The substrate is the variable we get to choose. The human tier is what it is — humans bring intuition, taste, and judgment, and these capacities are hard to engineer. The LLM tier is improving along its own trajectory, driven by forces largely external to any individual project or community. The substrate is the layer where deliberate community action compounds. Every project that uses a substrate teaches developers — human and LLM — to use it more effectively. Every library written against it deepens the conventions. Every hour of training data generated by people working in it improves agent fluency in it. A substrate that fits the partnership well becomes more valuable over time as the partnership scales. A substrate that fits poorly becomes a tax on every future project that uses it, paid in tokens × time, that no amount of investment in the other tiers can recover.
For any language community that wants its substrate to thrive in the next decade, the strategic posture follows. Evaluate every proposed change to the language, the standard library, and the conventional toolchain through the lens of how the change affects the three-tier partnership. Does it make the agent’s job cheaper or more expensive? Does it preserve and amplify the human’s intuitive contribution, or does it ask the human to spend intuition on low-level concerns the substrate should have handled? Does it make agent-produced extensions more or less likely to compose cleanly with existing code? These are answerable questions, and they yield real investment priorities — toward better error messages, toward cheaper specifications, toward stronger conventions, toward type-level expressiveness that compresses semantic content efficiently.
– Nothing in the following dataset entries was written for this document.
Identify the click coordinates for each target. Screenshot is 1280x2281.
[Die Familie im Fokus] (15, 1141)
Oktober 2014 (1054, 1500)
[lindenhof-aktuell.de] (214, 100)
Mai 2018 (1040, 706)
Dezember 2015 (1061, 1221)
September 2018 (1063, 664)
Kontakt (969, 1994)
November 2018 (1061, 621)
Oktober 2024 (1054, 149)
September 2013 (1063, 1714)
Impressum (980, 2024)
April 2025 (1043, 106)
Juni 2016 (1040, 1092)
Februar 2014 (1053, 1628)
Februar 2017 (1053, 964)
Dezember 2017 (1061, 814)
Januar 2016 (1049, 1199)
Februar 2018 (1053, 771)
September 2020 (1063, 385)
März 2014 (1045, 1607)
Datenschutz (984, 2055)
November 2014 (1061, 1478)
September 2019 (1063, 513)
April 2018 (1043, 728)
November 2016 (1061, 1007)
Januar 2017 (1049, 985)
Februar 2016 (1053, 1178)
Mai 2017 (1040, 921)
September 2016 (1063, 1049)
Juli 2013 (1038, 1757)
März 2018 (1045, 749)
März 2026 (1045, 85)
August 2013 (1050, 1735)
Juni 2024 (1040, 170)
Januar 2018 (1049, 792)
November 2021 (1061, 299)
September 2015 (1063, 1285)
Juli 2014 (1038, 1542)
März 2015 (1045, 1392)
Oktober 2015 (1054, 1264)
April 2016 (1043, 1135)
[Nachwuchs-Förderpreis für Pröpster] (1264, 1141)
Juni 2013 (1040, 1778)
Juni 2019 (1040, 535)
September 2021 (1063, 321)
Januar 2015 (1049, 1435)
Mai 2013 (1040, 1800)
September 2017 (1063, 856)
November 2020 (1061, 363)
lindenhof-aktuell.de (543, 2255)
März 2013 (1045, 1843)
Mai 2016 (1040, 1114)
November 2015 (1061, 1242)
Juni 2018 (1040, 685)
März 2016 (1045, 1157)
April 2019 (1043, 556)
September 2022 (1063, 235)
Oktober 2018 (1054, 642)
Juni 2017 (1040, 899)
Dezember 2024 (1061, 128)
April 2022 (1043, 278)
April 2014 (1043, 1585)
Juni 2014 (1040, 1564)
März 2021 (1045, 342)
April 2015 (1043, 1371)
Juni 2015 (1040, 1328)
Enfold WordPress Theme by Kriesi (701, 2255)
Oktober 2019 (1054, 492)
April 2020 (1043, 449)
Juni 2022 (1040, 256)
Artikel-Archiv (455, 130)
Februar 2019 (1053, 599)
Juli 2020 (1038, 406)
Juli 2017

For the Haskell community specifically, the implication is sharper. The community has unusual leverage in shaping the next decade of agentic software development, and the leverage is greatest in workloads where iteration economics dominate. The technical pieces are largely already built. The remaining work is integrative — pulling Liquid Haskell forward to track current GHC versions, publishing curated stacks, tuning documentation and project templates for the agentic case, resisting the cultural tendency toward expressive pluralism in favor of coherence at the high-level abstraction layer. None of this is research-grade work. It is engineering and community organization, which is the kind of work the Haskell community has historically been less good at than the languages it sometimes loses to. The window is finite. Other languages will adapt. The opportunity is not that Haskell will remain uniquely positioned forever; the opportunity is that it is uniquely positioned now, and that the actions required to convert the position into market share are within reach.
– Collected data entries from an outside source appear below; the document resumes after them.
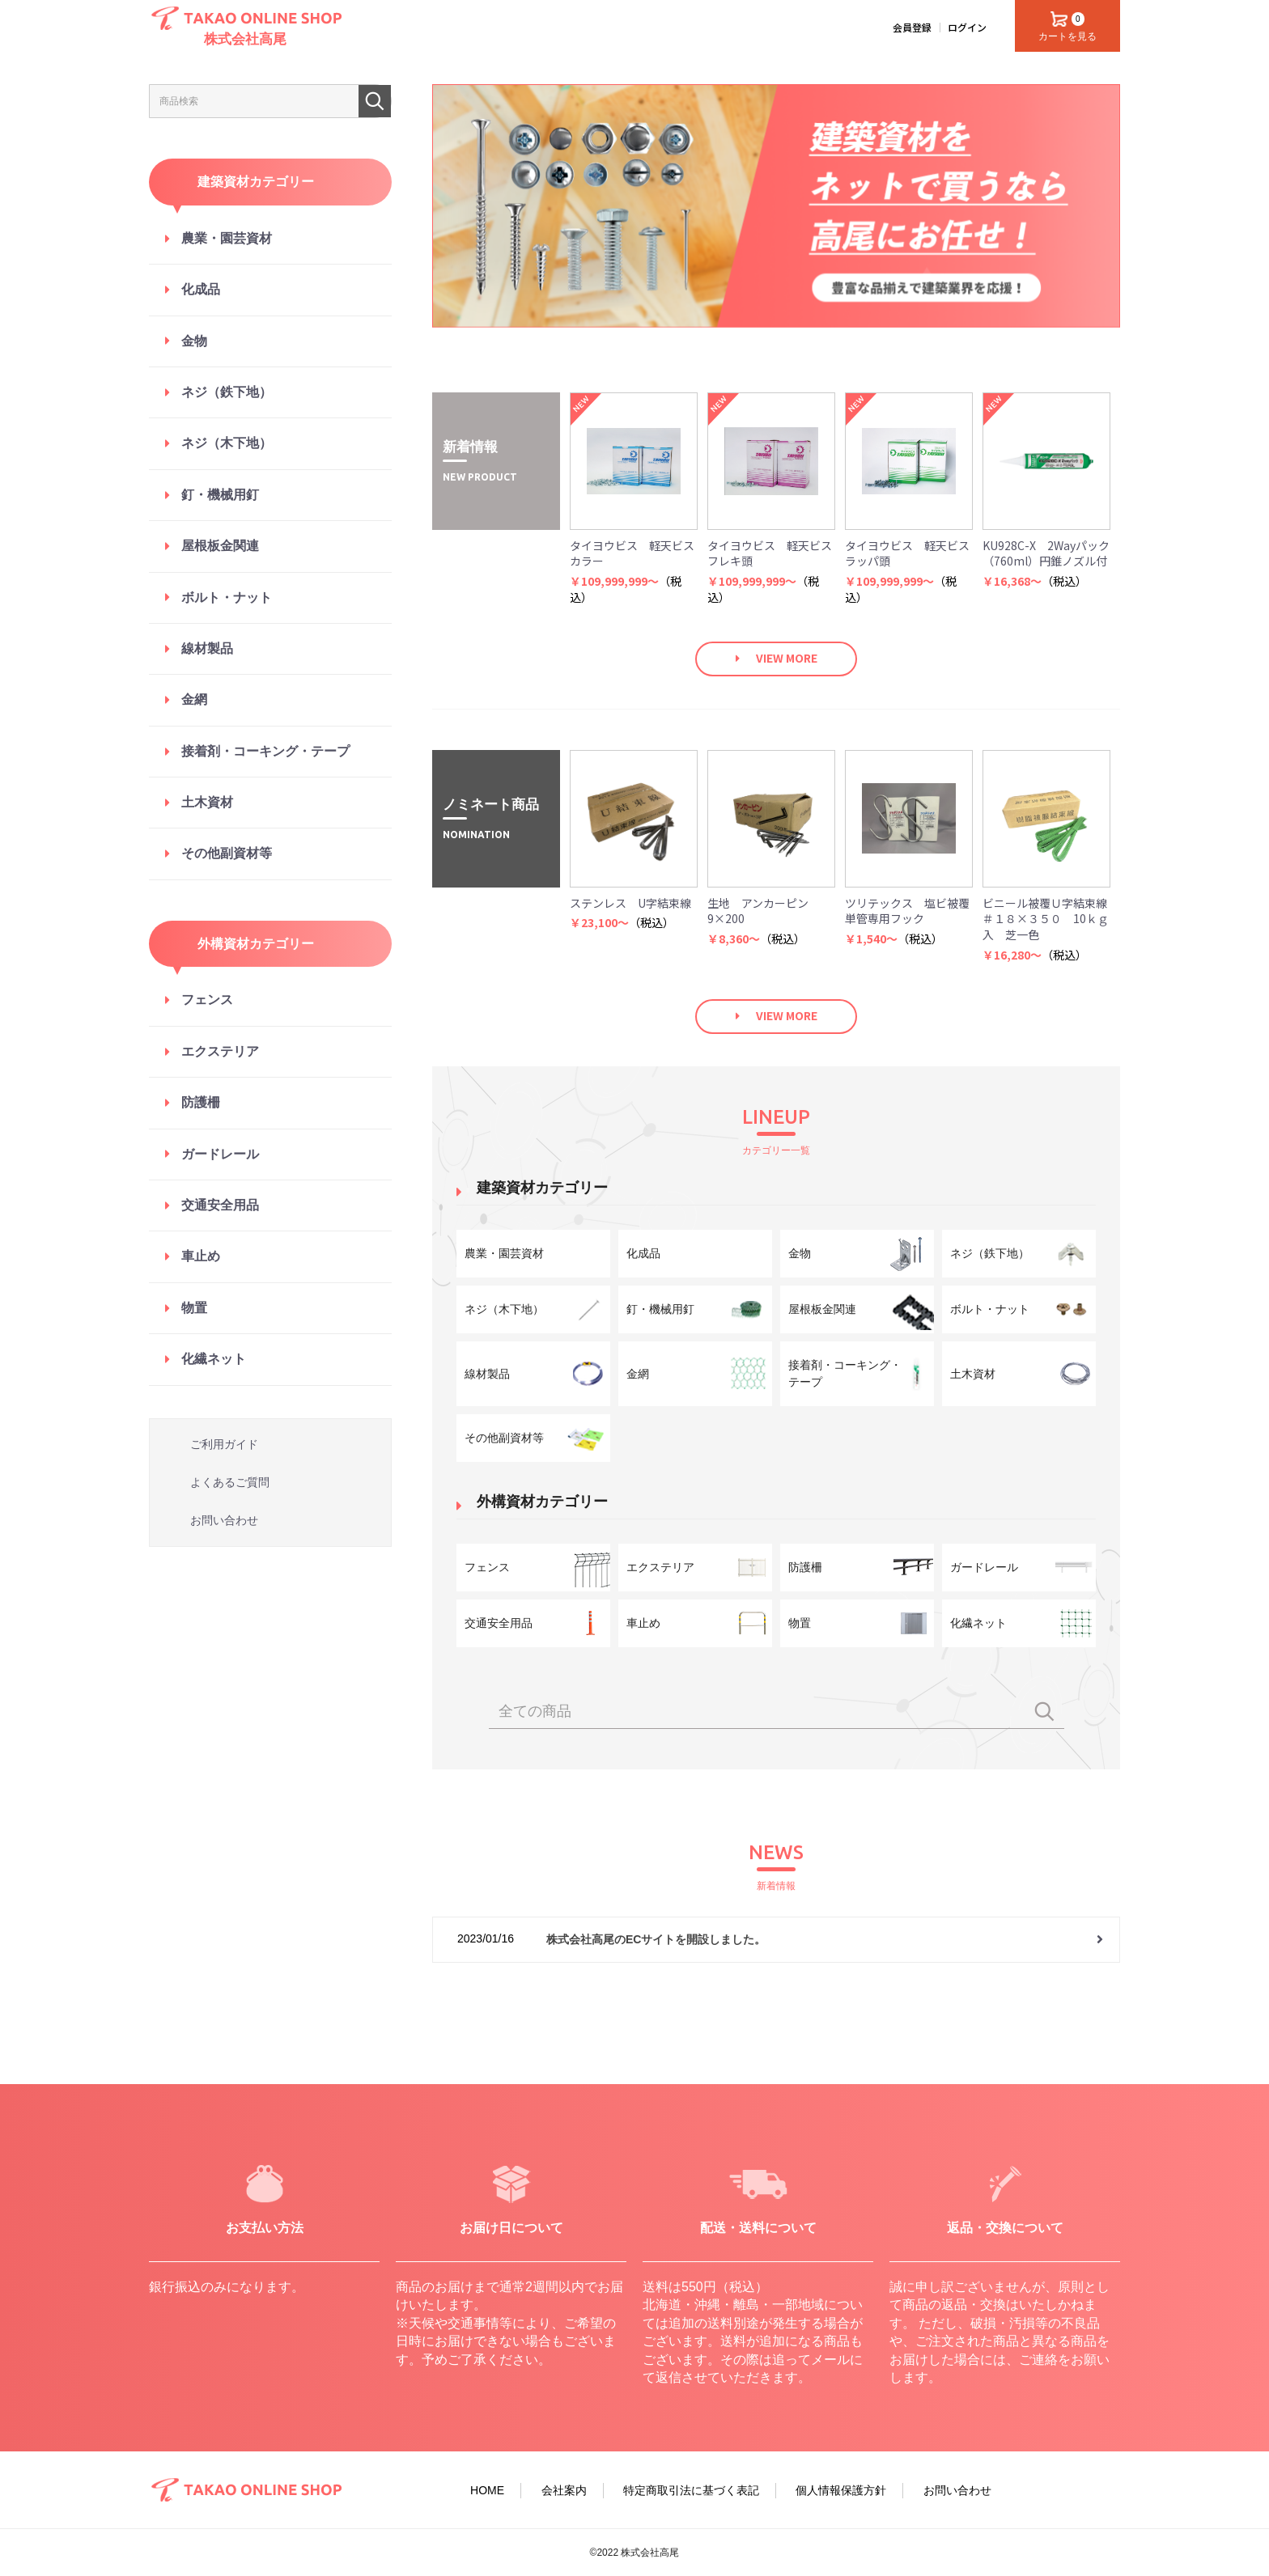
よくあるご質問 (230, 1482)
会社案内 (564, 2490)
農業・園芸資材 (226, 238)
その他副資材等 (226, 853)
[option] (776, 206)
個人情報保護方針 (841, 2490)
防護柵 (200, 1102)
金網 (194, 699)
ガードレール (220, 1154)
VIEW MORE (786, 658)
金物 (194, 341)
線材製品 (207, 648)
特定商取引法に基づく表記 (691, 2490)
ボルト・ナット (226, 597)
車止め (200, 1256)
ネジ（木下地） (226, 443)
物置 (194, 1308)
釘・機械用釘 (220, 495)
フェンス (207, 999)
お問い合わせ (224, 1520)
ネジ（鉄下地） (226, 392)
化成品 (200, 289)
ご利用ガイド (224, 1444)
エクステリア (220, 1051)
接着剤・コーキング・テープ (265, 751)
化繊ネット (213, 1359)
The bet the essay is asking the reader to make, if the reader is in a position to make it, is this: invest in the three-tier substrate now, before the alternatives catch up, on the wager that the partnership-fit advantage will compound faster than the data-abundance advantage of mainstream languages. The wager could lose. Inference costs could fall faster than expected, or verifier-agents could mature into substitutes for compile-time verification, or the curation effort could fail to coalesce. But if the wager wins — and the structural argument suggests it should — the community that placed it early will own the substrate the next generation of software is built on, in workloads measured in trillions of dollars of economic activity. That is a bet worth thinking carefully about, and one the conventional discourse is not yet thinking about at all.